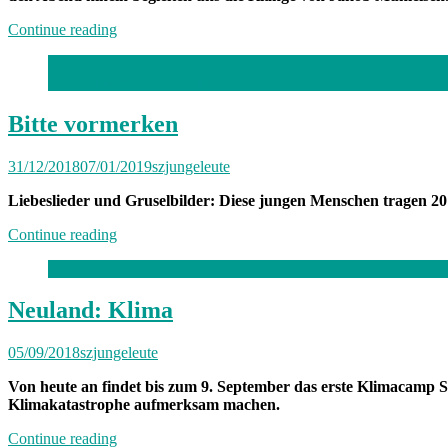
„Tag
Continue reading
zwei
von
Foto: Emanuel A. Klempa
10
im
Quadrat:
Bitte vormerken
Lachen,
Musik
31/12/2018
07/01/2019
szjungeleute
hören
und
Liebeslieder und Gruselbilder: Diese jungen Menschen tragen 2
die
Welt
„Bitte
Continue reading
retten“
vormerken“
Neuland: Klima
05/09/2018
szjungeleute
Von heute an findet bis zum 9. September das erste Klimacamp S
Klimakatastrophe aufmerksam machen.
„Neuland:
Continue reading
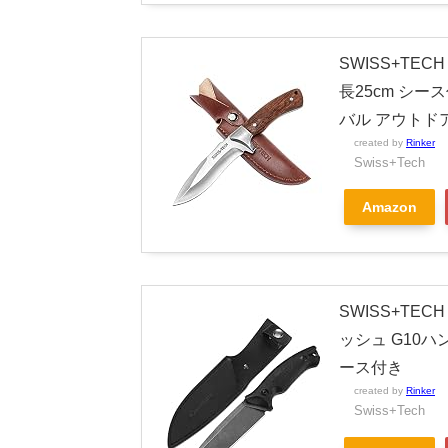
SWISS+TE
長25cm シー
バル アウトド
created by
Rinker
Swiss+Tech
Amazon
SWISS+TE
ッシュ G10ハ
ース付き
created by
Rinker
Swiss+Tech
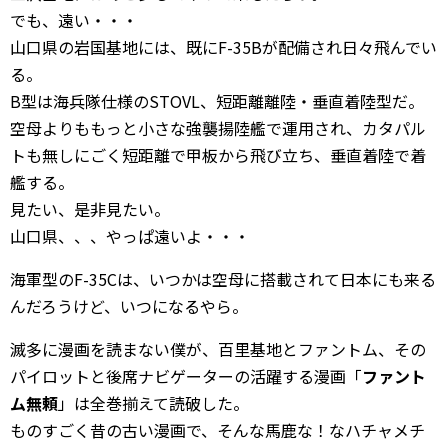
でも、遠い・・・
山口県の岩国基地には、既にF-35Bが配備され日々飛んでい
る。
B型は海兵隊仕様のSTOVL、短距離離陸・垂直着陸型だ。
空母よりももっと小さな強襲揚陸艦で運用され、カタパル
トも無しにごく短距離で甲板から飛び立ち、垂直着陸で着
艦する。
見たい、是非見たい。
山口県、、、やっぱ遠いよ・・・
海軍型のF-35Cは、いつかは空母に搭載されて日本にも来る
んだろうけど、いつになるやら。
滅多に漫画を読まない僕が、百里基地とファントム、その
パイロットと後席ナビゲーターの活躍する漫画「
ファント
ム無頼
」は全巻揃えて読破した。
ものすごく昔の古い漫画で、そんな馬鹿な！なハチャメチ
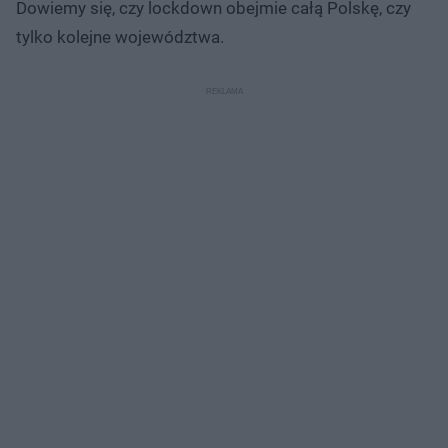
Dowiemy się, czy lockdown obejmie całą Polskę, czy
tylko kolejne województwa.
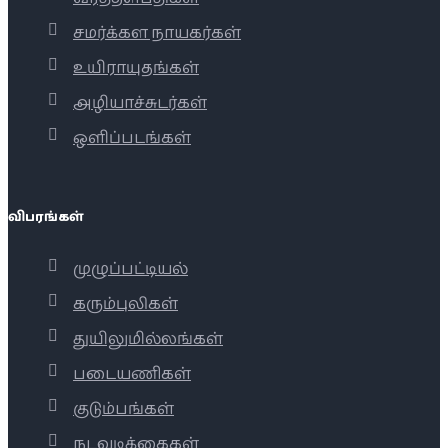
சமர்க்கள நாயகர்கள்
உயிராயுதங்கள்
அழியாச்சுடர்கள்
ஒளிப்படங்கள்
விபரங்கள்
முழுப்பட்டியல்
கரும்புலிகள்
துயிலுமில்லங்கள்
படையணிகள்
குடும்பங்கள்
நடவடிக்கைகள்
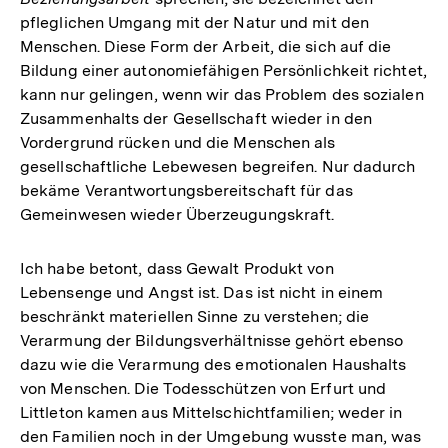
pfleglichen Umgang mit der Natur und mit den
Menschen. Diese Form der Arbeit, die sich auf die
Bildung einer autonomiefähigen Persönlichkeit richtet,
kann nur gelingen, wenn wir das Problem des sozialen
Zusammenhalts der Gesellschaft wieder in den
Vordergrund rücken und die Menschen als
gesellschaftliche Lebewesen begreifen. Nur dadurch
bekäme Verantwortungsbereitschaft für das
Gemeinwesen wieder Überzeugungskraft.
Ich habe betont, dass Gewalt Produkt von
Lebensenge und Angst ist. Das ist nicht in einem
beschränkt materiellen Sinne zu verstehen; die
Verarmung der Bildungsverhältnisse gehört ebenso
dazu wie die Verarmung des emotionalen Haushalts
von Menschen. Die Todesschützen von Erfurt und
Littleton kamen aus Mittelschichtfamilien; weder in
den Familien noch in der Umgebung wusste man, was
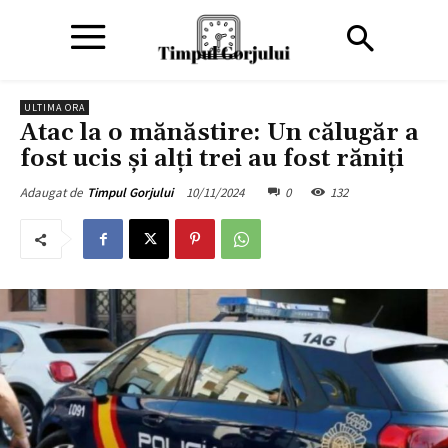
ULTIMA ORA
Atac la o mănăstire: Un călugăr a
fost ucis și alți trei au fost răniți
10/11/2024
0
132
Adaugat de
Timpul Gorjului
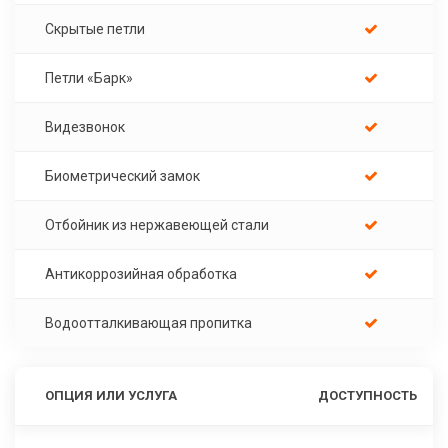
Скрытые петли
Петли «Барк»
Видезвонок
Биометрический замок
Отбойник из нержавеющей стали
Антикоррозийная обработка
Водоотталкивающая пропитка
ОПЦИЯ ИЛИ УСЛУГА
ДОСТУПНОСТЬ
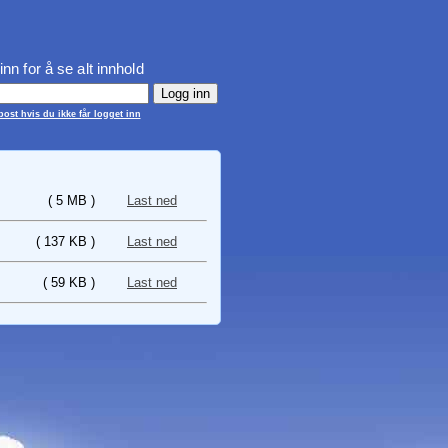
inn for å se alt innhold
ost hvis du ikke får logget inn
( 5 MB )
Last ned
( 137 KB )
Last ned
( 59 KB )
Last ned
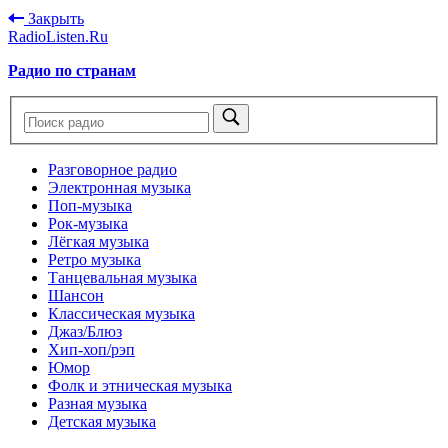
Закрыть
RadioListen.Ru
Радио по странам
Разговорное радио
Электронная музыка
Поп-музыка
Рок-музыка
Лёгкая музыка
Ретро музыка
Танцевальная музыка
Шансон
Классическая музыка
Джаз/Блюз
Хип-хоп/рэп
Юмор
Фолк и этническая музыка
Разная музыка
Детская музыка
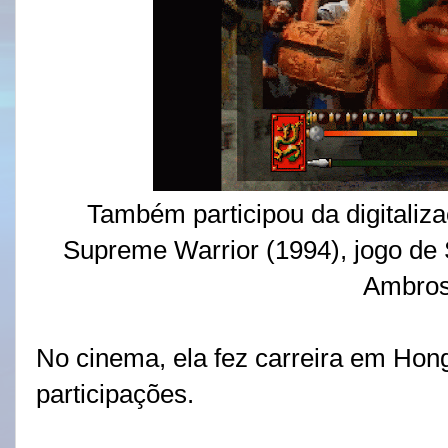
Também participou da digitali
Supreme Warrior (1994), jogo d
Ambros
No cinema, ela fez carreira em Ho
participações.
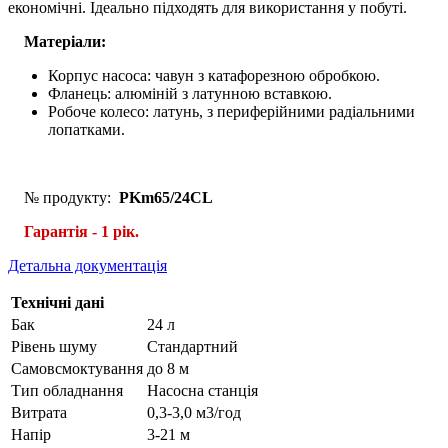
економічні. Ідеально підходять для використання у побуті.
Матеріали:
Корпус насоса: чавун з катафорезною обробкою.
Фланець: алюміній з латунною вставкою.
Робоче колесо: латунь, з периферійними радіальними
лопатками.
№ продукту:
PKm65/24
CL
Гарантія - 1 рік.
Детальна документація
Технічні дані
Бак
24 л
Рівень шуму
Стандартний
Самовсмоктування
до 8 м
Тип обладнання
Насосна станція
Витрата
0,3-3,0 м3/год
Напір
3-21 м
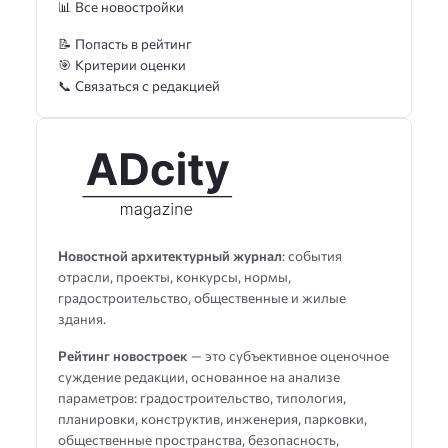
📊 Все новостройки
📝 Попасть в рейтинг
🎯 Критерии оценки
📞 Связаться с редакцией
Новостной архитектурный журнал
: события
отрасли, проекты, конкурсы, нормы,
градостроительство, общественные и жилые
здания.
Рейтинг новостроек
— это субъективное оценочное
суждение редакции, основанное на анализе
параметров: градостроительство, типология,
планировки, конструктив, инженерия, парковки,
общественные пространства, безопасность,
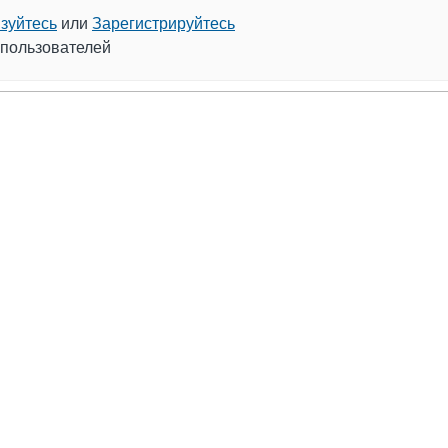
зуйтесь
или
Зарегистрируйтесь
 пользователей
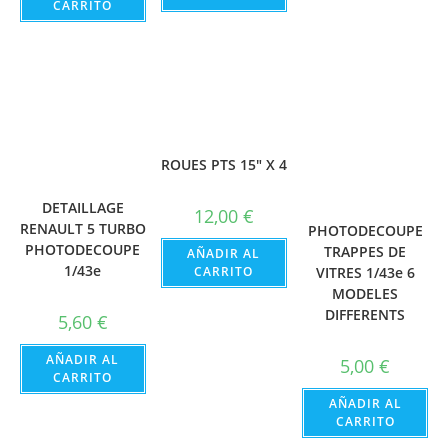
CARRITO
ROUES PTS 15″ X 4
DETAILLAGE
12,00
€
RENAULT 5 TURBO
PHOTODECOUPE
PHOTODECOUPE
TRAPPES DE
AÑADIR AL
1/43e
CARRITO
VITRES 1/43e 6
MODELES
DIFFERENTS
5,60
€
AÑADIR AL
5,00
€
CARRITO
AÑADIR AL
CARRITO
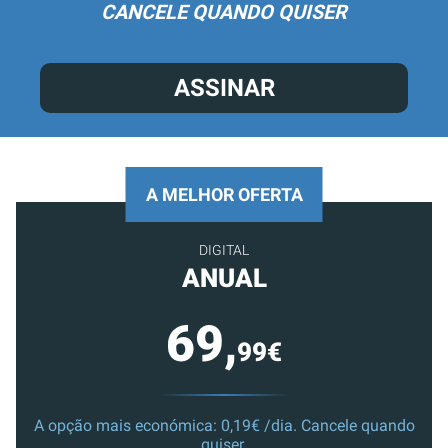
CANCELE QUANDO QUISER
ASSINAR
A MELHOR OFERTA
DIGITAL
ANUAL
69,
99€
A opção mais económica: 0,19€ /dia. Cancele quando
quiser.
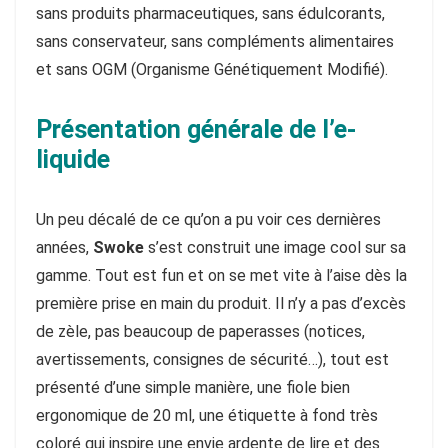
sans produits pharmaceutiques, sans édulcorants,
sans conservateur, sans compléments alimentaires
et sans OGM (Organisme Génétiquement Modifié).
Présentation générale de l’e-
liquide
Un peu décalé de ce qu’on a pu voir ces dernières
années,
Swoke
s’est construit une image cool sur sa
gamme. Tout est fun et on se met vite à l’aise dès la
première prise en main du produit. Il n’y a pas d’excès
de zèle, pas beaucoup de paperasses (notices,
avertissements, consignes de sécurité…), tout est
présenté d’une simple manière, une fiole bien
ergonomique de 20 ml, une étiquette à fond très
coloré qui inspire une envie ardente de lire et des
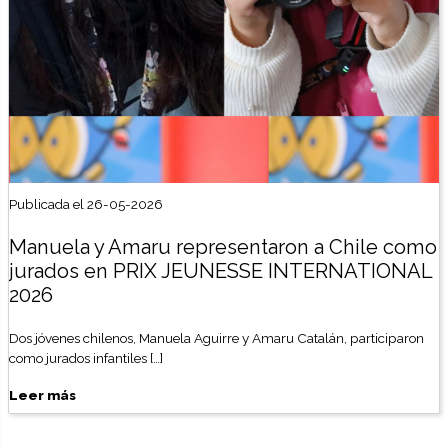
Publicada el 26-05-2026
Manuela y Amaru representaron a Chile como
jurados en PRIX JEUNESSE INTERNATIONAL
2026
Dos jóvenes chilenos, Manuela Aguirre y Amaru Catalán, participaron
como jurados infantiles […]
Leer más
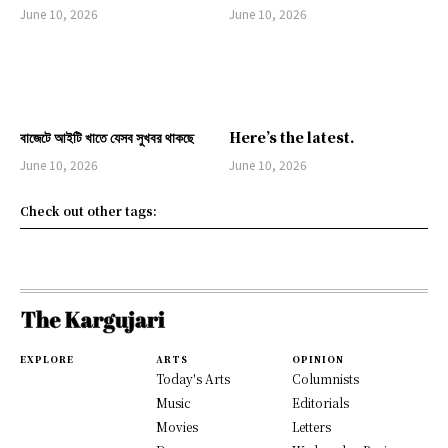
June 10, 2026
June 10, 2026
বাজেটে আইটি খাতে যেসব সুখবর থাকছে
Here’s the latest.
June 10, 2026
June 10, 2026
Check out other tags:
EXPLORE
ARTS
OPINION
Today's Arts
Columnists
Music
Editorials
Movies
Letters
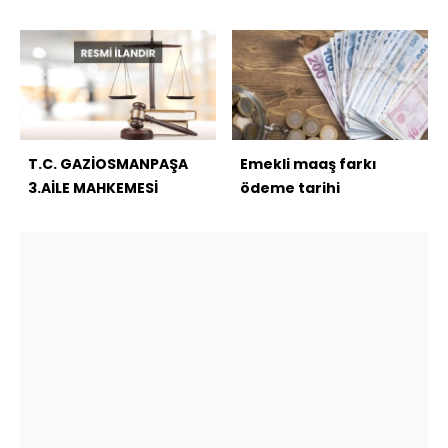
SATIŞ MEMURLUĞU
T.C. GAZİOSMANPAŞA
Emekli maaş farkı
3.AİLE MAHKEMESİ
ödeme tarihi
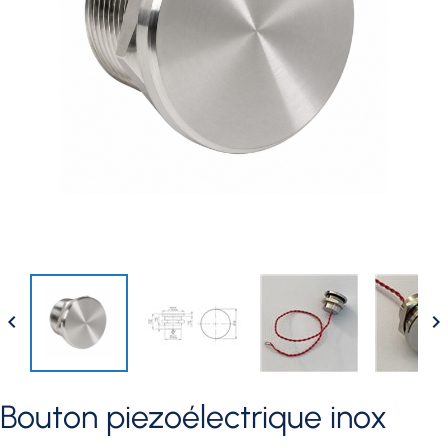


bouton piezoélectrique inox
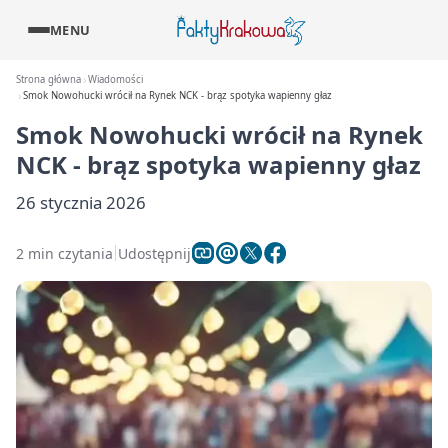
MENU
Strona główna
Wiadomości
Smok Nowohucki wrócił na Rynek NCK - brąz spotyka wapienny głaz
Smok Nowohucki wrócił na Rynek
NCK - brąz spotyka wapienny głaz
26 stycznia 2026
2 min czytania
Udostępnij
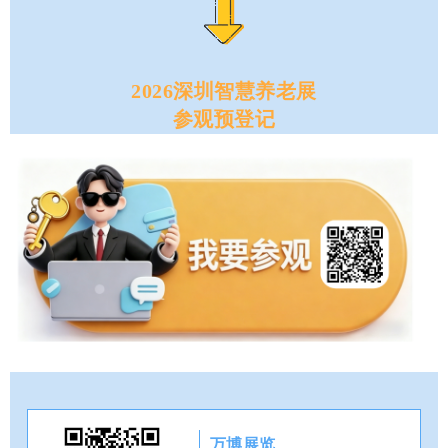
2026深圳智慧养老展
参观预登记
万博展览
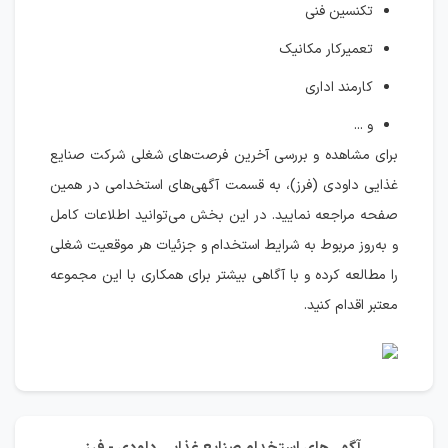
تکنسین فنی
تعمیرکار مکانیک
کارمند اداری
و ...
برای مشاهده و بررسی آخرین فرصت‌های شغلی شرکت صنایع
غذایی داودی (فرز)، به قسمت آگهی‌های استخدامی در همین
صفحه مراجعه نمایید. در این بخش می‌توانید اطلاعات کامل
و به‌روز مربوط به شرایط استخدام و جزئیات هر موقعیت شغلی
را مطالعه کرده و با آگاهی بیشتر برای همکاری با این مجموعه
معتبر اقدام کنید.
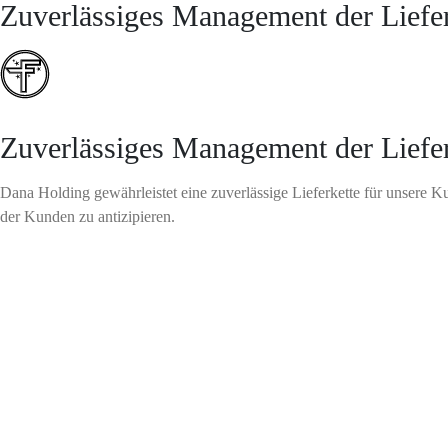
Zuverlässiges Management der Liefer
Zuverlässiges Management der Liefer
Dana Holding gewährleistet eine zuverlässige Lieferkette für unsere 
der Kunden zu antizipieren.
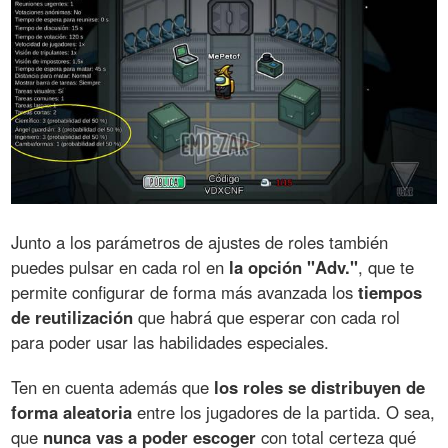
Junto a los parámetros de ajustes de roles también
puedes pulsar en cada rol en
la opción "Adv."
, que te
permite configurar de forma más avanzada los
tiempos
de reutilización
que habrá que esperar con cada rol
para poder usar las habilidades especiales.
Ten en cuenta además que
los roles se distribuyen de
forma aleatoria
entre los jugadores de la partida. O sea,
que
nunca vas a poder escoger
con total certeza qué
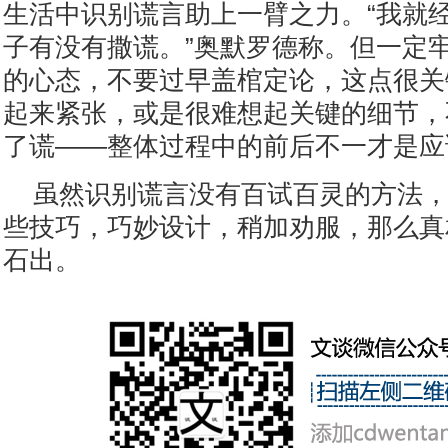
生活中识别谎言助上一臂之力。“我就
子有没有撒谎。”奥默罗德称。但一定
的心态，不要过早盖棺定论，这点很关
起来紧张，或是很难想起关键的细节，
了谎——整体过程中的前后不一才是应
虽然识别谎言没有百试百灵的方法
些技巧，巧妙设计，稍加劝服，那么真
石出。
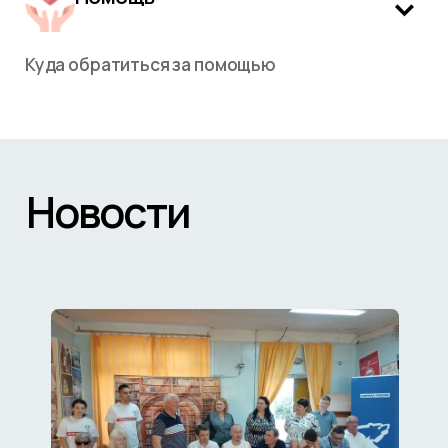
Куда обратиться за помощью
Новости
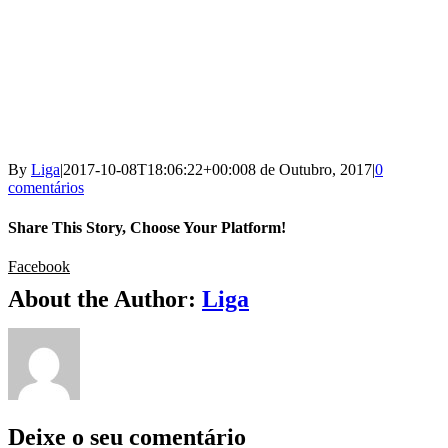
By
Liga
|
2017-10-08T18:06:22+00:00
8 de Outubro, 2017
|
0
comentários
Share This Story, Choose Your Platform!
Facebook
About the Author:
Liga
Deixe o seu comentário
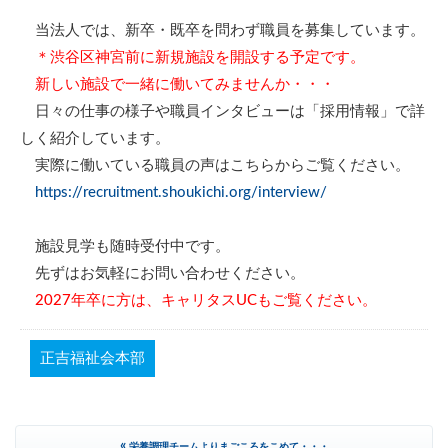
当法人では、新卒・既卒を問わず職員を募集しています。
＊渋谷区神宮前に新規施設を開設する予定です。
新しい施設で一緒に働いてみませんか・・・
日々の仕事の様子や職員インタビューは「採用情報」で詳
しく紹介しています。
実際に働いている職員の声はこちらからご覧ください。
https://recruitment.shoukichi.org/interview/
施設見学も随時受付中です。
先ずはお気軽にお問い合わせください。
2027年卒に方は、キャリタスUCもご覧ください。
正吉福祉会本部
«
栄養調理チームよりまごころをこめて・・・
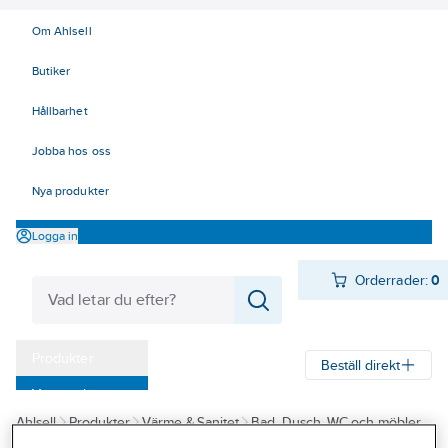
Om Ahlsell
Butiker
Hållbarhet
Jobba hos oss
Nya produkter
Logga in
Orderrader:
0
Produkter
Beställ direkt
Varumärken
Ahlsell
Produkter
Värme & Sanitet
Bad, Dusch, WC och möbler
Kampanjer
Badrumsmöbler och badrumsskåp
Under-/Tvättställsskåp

» **Exercise directions**
Whenever the word "forma" appears in a line above, copy that line.

» **Your solution**
permite configurar de forma más avanzada los
forma aleatoria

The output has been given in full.